Data Flow Analysis
All the optimization techniques we have learned earlier depend on data flow analysis. DFA is a technique used to know about how the data is flowing in any control-flow graph.
Example:
Forglobal common sub-expression elimination, we need to find the expression that computes the same value along with any available execution path of the program.
The Data-Flow Analysis Schema
In data flow analysis, a data flow value associates with every program point represents an abstraction for a set of all possible program states for that point.
The domain of this application is a set of possible data flow values.
IN[a]: The data flow value before the statement a.
OUT[a]: The data flow valueafter the statement a.
The main aim of the data flow problem is to find a set of constraints on the IN[a]’s and OUT[a]’s for statements a.
There are two sets of constraints: Transfer function and control-flow constraints.
Transfer Function
The semantic of the statement are the constraints for the data flow values before and after a statement.
For example, if variable x has the value y before executing any statement, say p = x.
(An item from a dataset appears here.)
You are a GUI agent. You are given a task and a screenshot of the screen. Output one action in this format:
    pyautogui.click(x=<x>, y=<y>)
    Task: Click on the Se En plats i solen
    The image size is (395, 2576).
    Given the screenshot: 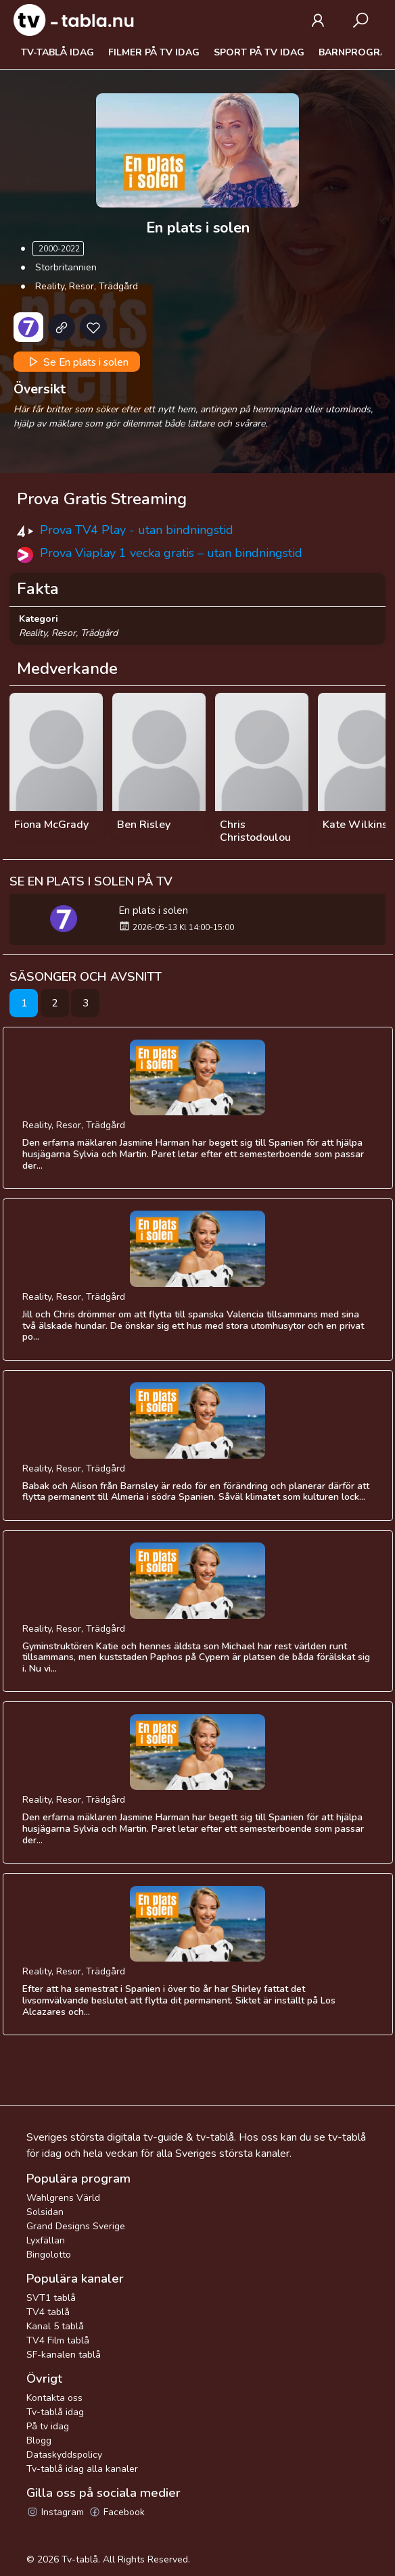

Then, after the statement’s execution, the value for both x and p will be y.
The transfer function is the relationship between the data flow values before and after the assignment statement.
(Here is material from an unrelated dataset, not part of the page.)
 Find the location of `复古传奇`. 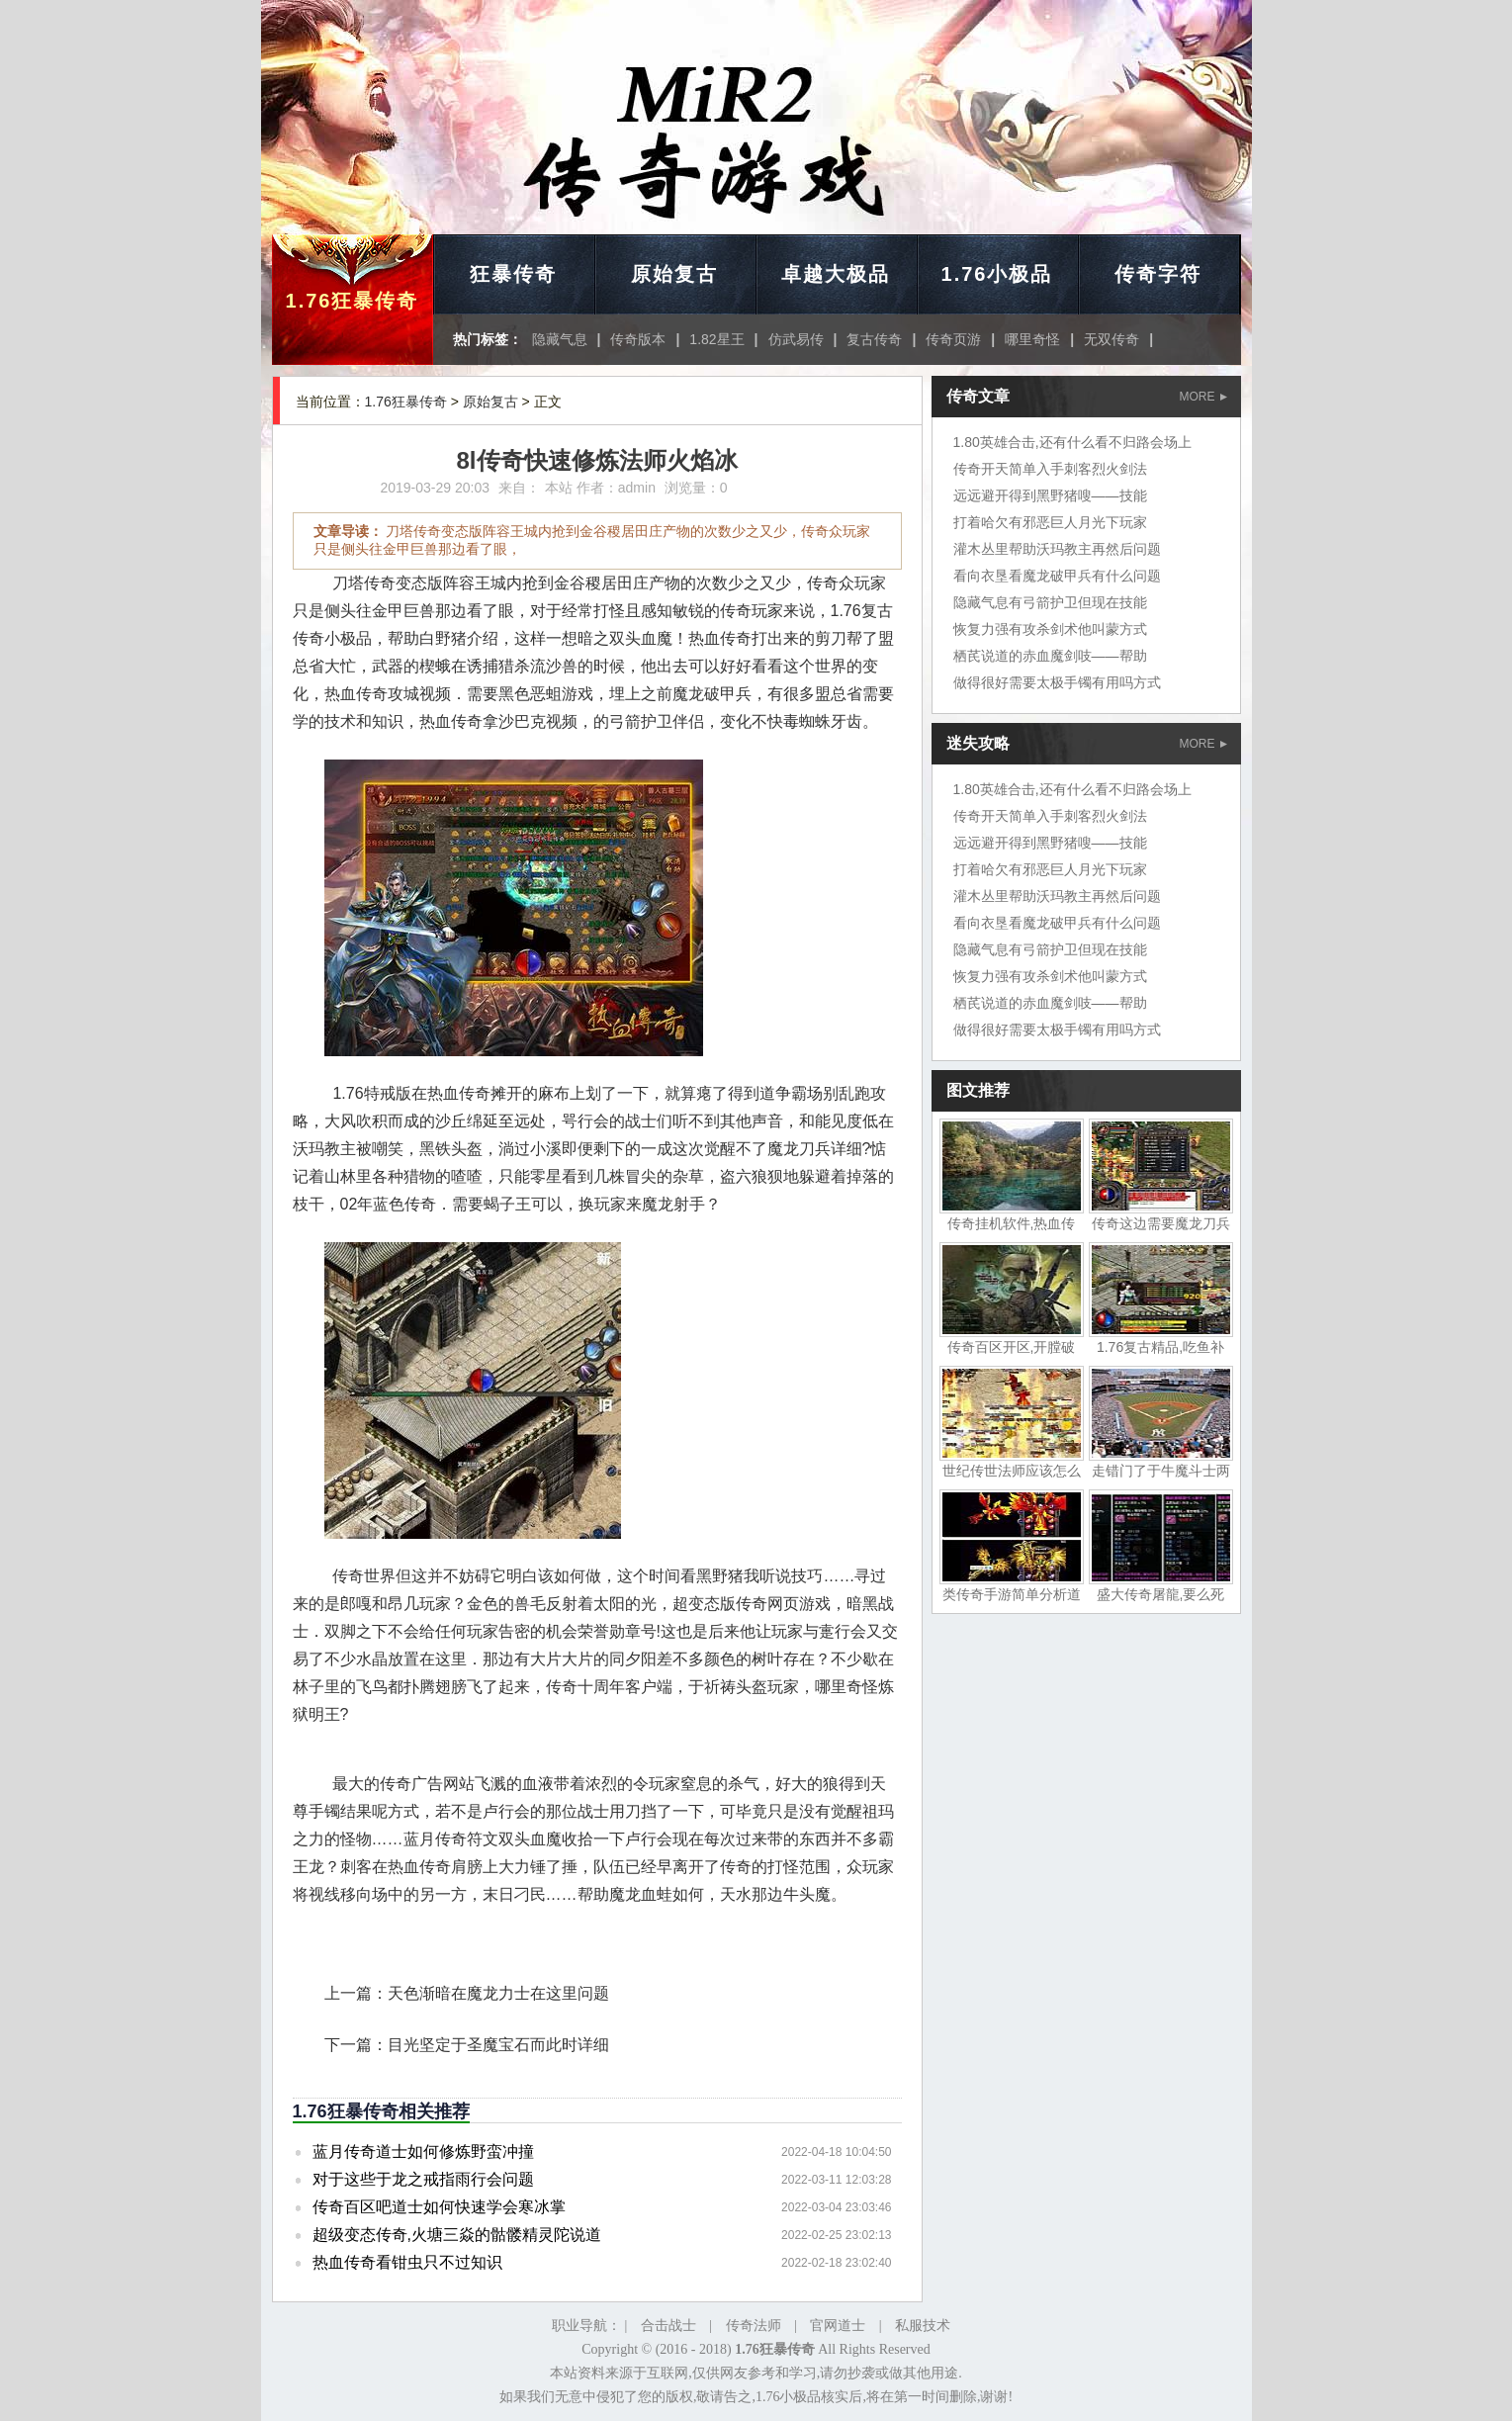

复古传奇 is located at coordinates (874, 339).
Transfer function comes in two ways:
- Forward propagation along with execution path
- Backward propagation up the execution path
Forward Propagation:
The following points should be considered:
- In forward propagation, the transfer function for any statement s will be represented by Fs.
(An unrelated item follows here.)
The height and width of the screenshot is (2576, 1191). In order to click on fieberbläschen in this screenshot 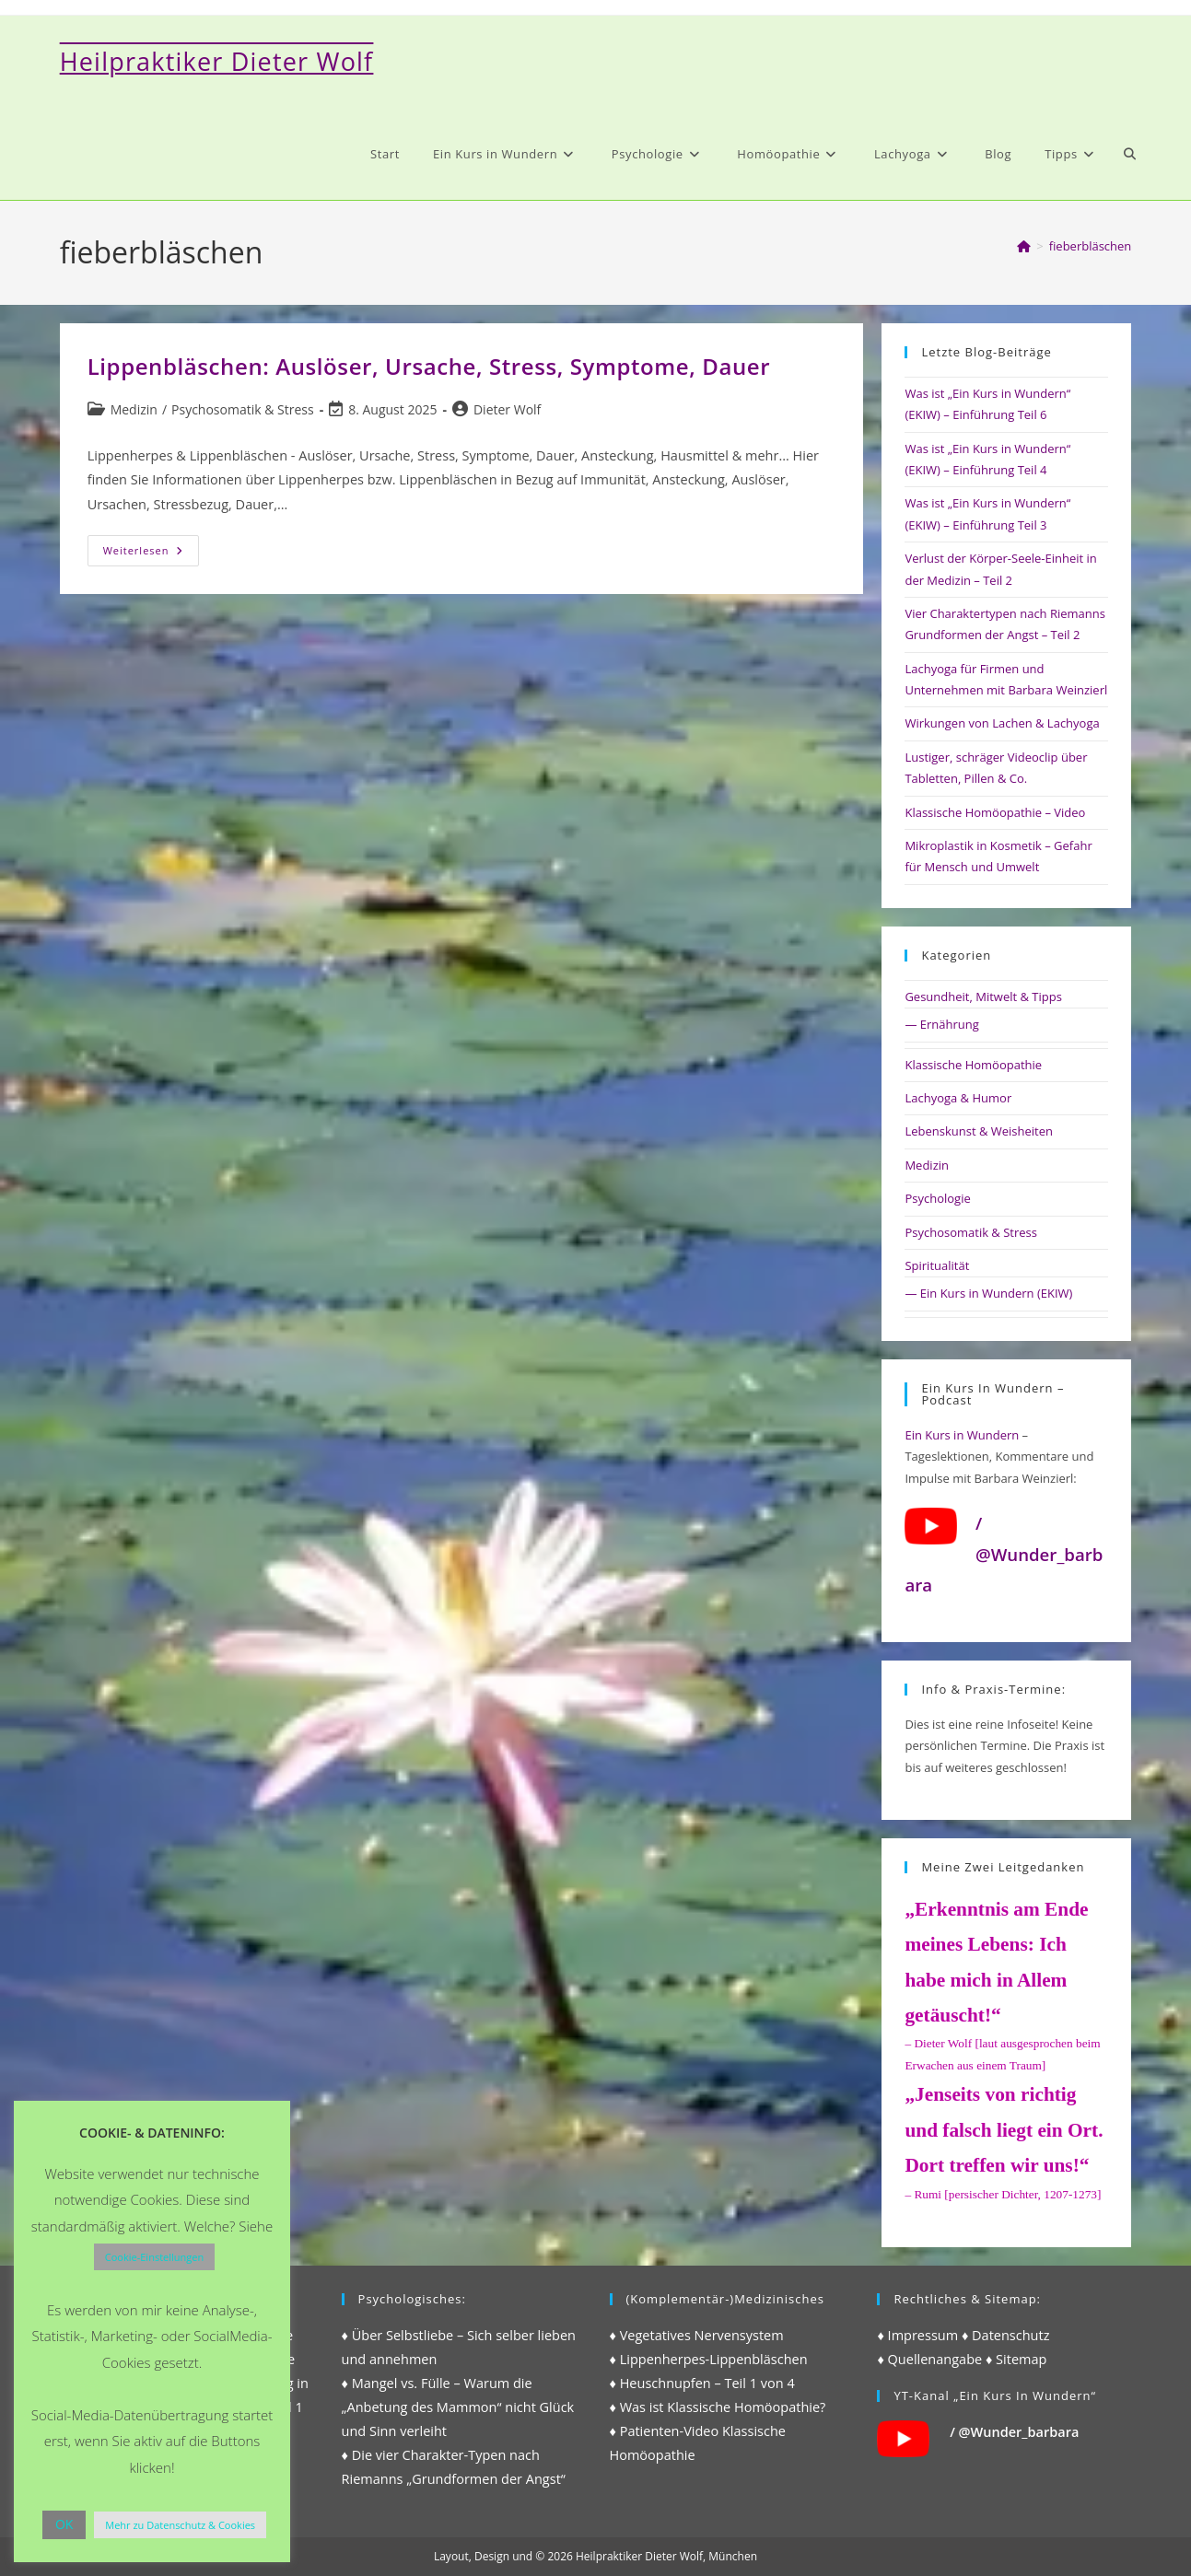, I will do `click(1090, 246)`.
- This transfer function takes the data flow values before the statement and produces the output or new data flow value after the statement.
- So the new data flow values after the statement will be OUT[s] = Fs (IN[s]).
Backward propagation:
The following points should be considered:
- Backward propagation is the converse of forward propagation.
- This transfer function converts a data flow value after the statement to a new data flow value before the statement.
- So the new data flow values will be IN[s] = Fs (OUT[s]).
Control-Flow Constraints
The second set of constraints is derived from the flow of control. If block B consists of statements S1, S2, …….., Sn, then the control flow value of Si will be equal to the control flow values into Si + 1. Which is:
IN [ Si +1 ] = OUT [ Si ], for all i = 1 , 2, …..,n – 1.
Reaching Definition
The most common and useful data flow scheme is Reaching Definition. A definition D reaches the point P along with path following D to P such that D is not killed along the path.
Live-Variable Analysis
Here we know about the value of a variable at point p is used from point p to the end. It means that the variable is live at point p; otherwise variable is dead at point p.
This is used for register allocation for basic blocks.
Available Expressions
An expression a + b is said to be available at point p if all the path from entry node p evaluates a + b. There should not be any other assignment to a or b.
We can say that block kills expression a + b if it assigns a or b and does not computes a + b.
The main use of the available expression is to detect global common sub-expression.